Pâte let out a dejected laugh. "I like your spirit, young bagel. I don't believe our existence makes a difference in preventing sick for humans…I have to be up-front with you; I believe I am sick."
"My bottom has grown hard, and my insides have lost their malleability. I fear I don't have much time left, Miette."
"What do you mean you don't have much time left? What's happening?"
"I have been sitting on this shelf for too long. My freshness is wearing thin. I will not be up here for much longer. I don't know what will come to me, whether I go back to what I was before I was born, or maybe I will be held in a space to rot." Pâte no longer had his charm, but his voice grew dim and dull. It was something heavier than Miette could expect the world to be.
"Pâte…Is that what will come of me?" Miette's letters quake open to reveal his rawest emotions.
Pâte sighs and murmurs, "No, never Miette. I know someone will bring thin paper and point you out from the rest. It's just who you are, son."
Miette and Pâte look out to the bakery and its few customers to avoid facing each other.
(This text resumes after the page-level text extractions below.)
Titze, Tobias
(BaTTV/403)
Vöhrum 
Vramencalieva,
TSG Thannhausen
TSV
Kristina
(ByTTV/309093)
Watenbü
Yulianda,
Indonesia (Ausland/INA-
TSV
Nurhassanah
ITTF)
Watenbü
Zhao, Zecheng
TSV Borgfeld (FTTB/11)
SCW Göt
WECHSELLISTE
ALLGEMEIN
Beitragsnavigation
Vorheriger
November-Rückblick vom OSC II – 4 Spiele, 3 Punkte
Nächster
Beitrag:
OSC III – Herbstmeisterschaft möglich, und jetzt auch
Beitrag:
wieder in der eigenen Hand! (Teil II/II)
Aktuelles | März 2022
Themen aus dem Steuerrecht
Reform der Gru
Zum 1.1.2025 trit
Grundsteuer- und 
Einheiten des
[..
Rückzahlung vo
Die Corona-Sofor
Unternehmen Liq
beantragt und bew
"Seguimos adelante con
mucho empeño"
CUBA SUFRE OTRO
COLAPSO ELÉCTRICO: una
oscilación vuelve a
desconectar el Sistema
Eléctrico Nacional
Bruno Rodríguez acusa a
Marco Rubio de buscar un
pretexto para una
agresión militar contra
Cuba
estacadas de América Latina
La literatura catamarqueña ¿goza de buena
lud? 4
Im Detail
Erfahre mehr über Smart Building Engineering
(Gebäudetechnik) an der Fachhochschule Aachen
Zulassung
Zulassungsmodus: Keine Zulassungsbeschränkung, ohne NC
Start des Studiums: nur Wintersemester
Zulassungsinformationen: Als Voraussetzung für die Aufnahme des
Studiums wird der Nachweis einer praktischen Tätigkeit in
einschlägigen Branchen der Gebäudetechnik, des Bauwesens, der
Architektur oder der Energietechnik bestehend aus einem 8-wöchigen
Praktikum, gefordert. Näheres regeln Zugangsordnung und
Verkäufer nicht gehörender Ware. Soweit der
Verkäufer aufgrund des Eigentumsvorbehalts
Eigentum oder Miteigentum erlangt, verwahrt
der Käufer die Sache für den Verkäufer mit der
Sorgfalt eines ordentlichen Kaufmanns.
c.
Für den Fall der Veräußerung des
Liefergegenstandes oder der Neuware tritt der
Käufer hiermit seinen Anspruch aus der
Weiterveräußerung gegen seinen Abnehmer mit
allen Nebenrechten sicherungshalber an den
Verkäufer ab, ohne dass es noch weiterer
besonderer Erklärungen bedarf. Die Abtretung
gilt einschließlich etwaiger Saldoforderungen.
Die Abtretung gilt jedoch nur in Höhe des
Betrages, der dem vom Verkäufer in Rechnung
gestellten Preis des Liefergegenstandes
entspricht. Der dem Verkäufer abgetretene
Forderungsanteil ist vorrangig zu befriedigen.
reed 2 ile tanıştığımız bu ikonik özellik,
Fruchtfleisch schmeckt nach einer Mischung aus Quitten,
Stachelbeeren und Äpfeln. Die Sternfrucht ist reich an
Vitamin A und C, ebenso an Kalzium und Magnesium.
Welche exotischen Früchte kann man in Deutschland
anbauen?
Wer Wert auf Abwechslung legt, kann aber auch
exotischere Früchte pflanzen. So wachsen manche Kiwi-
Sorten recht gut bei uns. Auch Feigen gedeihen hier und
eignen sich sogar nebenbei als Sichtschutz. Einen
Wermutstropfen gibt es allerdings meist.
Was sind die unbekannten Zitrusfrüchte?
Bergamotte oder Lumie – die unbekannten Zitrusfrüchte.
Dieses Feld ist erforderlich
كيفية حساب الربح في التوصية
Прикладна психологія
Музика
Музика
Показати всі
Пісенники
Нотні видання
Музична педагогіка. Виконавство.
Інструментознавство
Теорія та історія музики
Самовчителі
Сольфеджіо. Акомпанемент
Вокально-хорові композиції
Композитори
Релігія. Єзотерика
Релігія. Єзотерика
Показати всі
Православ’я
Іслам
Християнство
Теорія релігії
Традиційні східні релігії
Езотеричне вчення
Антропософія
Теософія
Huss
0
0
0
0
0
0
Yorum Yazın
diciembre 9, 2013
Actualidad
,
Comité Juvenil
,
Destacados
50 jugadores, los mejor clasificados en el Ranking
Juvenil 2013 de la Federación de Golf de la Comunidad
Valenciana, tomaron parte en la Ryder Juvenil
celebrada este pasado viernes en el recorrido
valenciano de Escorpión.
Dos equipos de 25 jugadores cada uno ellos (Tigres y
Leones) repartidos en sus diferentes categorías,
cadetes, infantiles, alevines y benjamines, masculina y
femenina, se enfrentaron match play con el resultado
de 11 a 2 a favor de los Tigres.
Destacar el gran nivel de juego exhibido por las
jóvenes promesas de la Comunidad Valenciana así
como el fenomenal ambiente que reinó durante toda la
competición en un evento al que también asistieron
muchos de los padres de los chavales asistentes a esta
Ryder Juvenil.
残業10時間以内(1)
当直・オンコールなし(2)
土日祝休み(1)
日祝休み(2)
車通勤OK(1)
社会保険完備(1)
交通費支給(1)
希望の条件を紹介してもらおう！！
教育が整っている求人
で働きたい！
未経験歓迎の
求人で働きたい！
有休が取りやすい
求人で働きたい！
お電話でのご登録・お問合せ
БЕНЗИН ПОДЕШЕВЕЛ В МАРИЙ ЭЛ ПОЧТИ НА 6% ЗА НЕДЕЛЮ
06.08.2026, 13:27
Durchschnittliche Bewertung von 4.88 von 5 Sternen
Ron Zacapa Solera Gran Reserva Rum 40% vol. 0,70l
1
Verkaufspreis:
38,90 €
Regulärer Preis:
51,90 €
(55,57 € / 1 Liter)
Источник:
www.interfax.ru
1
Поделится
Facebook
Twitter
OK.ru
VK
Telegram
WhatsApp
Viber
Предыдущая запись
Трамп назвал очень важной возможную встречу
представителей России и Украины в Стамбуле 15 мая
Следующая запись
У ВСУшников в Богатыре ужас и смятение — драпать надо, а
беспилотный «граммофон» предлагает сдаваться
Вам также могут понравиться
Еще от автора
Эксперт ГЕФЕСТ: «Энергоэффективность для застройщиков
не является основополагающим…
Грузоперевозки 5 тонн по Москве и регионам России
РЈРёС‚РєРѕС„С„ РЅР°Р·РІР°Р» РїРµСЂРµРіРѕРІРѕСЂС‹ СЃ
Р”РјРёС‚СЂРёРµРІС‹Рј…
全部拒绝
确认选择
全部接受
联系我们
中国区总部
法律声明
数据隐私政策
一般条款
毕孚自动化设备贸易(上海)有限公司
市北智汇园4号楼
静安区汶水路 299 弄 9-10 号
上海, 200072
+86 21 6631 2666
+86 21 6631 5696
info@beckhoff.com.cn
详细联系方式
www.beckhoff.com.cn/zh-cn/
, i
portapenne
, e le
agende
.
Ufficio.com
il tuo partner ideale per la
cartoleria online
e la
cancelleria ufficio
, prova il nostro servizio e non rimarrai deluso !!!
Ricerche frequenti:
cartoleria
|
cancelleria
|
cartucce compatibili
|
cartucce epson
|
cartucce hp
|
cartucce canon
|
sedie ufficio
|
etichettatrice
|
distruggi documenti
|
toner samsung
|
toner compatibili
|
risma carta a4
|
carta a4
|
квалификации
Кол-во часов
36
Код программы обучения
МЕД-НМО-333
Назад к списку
Just a few moments after, a tall girl peaks through the window before stepping inside. Her caramel brown hair flaunts around her ears. She giggles to the boy at the counter and takes many breaths of the bread and rolls. Miette wonders where she is going, what is beyond the cozy bakery. "Regardez ces bagels frais! Mes deux amis à l'école en voudront aussi, puis-je en avoir trois ?" She says, all too fast, but her eyes glitter seeing all the baked dough,
"Why were we made and brought into this world? It seems too daunting and large. Why is a little bagel like me sitting in a basket right now? What's the point?"
The girl smashes her nose to the glass of navettes. Then to the bread rolls. You can see the bounce in her heart and the joy cracking in her face.
"I don't know Miette. I have been unable to figure out the 'Why?' to life's answers. All I have done is sit here and wait for things to happen. I never questioned my surroundings and was satisfied with sitting up oh-so high. But then all my friends left; all my baguette siblings left with humans, and I am left behind. I won't ever know why I'm here."
The two are silent.
"I'm glad you're here, Pâte. You're my friend."
"Thank you, child, I am extremely fortunate to have met you. You are a good friend."
"Thank you Pâte."
The girl was eyeing the wall, and pointed at Miette, "Gaberiel, je vais en prendre trois du lot d'où provient beigel!"
"Live and flourish out there Miette."
"But I don't know what to expect, I'm scared Pâte."
Pâte chuckled somberly, "Come on young bagel, you won't be alone!"